'Shame on you': Boots berated for wrapping prescriptions in plastic bags


The pharmacy chain Boots has come under fire for using plastic bags, rather than paper ones, to package some of its prescriptions.

Environmental campaigners and customers criticised the firm, which signed up to a high-profile scheme to cut plastic packaging last year.

Greenpeace said it was baffled by the pharmacy’s decision, while the government-backed waste advisers that run the scheme said they would be discussing the issue with Boots.

Louise Edge, Greenpeace UK’s head of plastics campaign, noted the recent releases of international reports making clear the “catastrophic implications of single-use plastic for both the climate and human health” and accused Boots of displaying “not only corporate incompetence, but a complete disinterest in upholding promises made to their loyal customers.”
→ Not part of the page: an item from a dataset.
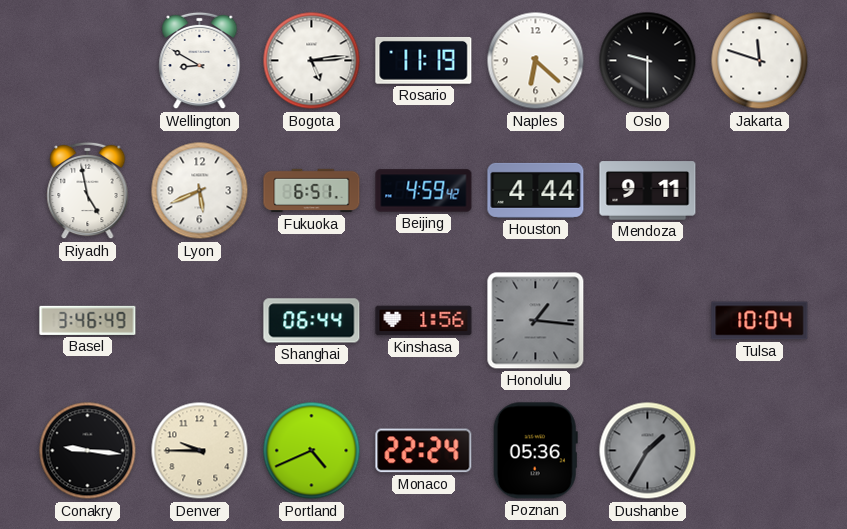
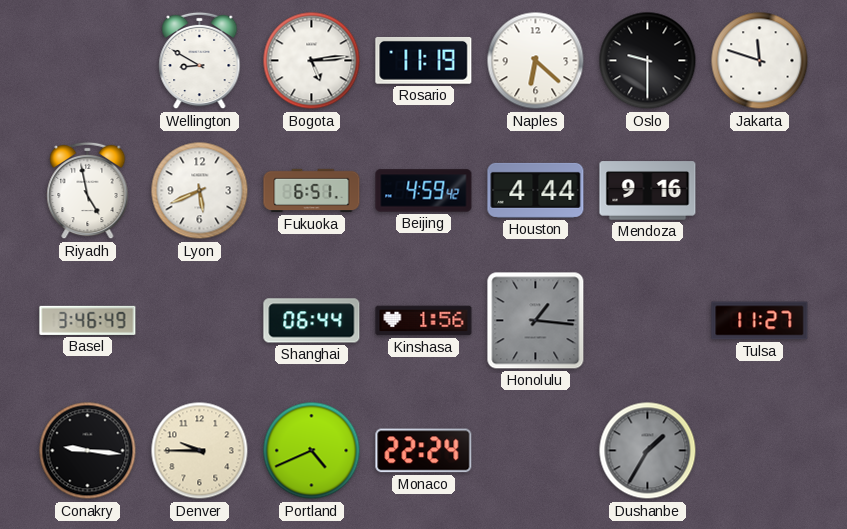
Mendoza: 9:11 -> 9:16
Tulsa: 10:04 -> 11:27
Poznan: 05:36 -> none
Last August, Boots signed up to the UK Plastics Pact, a voluntary pledge by the retail industry to cut single-use plastic packaging. Wrap, the body that leads the campaign, said on Friday it was “engaging with Boots on this and other topics in relation to their contribution”.
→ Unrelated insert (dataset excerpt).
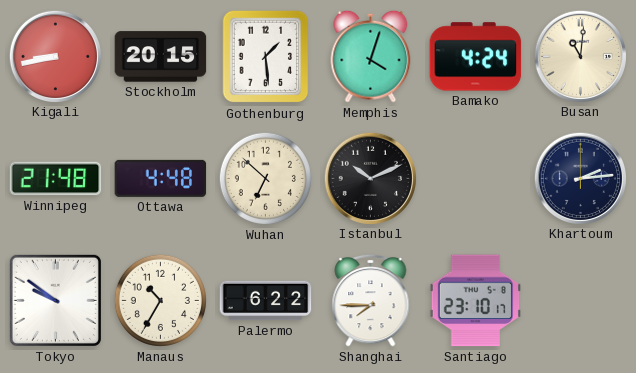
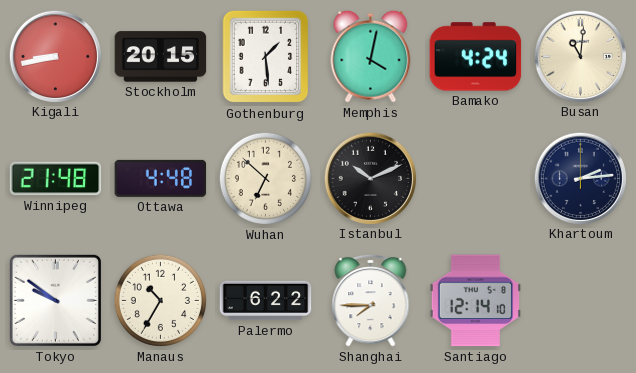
Memphis: 4:03 -> 4:02
Santiago: 23:10 -> 12:14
According to the BBC, several Boots customers had expressed their disgust, including one who went back to her local branch to return the packaging and demand the retailer change its policy.

Roisin Moriarty told the broadcaster she got increasingly angry after leaving the pharmacy with her subscription wrapped in plastic. “I told my colleagues, who were equally appalled, then decided I could not let it lie.

Holly
(@sassymannequin)

@BootsUK we’re all here trying to reduce our use of plastics and you decide to start giving out prescriptions in plastic bags instead of paper. What are your reasons for this pointless use of plastic packaging?#plasticpollution #plasticwaste #plasticfree #singleuseplastic pic.twitter.com/QSoA79sqgy


May 10, 2019

“I scrawled ‘SHAME ON YOU!’ and ‘PAPER, NOT PLASTIC!’ on it in black marker pen and took it up to the pharmacy counter with an overly-polite, ‘This is for whoever cares to take any notice’ then walked out.”
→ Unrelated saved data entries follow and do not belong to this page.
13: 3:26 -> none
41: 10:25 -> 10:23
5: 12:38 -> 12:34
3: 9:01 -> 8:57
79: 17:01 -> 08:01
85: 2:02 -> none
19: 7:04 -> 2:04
Boots said it needed to use the plastic packaging on those orders processed at a centralised pharmacy because the material is more durable.

It said the system freed up its pharmacists for “more services for our patients” and had been in place since 2014. The scheme was not being run in an attempt to save money.

Edge said she was baffled, adding the plastic bags would not “degrade for hundreds of years, potentially releasing toxic microplastic pollution into our rivers and oceans and impacting entire populations of sea creatures and other wildlife.”

She added: “Greenpeace is calling on the UK government to set new legally-binding targets to reduce single use plastic production in the forthcoming environment bill. Only this will ensure that corporations like Boots put their plastic pledges into action.”

On Friday, Boots touted its environmental credentials, saying it has reduced the amount of plastic in its Christmas ranges by 164 tonnes and in its food range by 16 tonnes. “On bags in particular, we expect to announce further measures that will reduce our plastic usage dramatically in the coming weeks.”